• [Work instruction]
Retype exactly the lines of the material below, from the one containing "Síndrome de Fatiga Adrenal: El Fracaso del" through the last, with both ends kept.

• [Provided records]
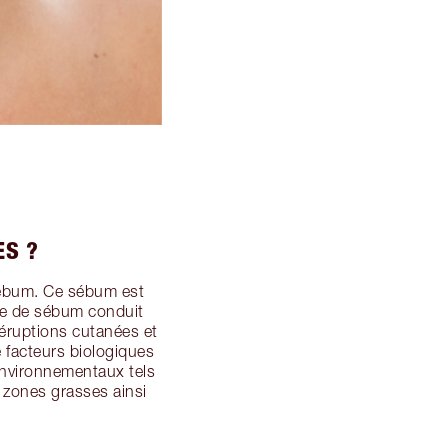
ES ?
sébum. Ce sébum est
ve de sébum conduit
s éruptions cutanées et
e facteurs biologiques
environnementaux tels
s zones grasses ainsi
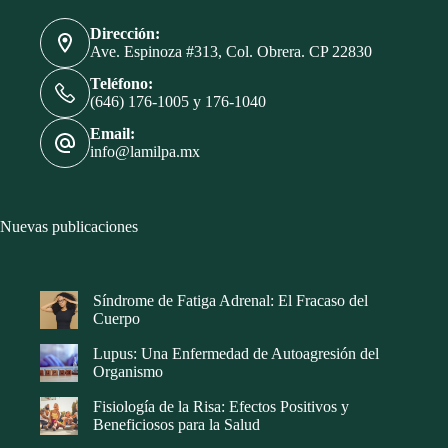
Dirección:
Ave. Espinoza #313, Col. Obrera. CP 22830
Teléfono:
(646) 176-1005 y 176-1040
Email:
info@lamilpa.mx
Nuevas publicaciones
Síndrome de Fatiga Adrenal: El Fracaso del
Cuerpo
Lupus: Una Enfermedad de Autoagresión del
Organismo
Fisiología de la Risa: Efectos Positivos y
Beneficiosos para la Salud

• [Result of this task]
Síndrome de Fatiga Adrenal: El Fracaso del
Cuerpo
Lupus: Una Enfermedad de Autoagresión del
Organismo
Fisiología de la Risa: Efectos Positivos y
Beneficiosos para la Salud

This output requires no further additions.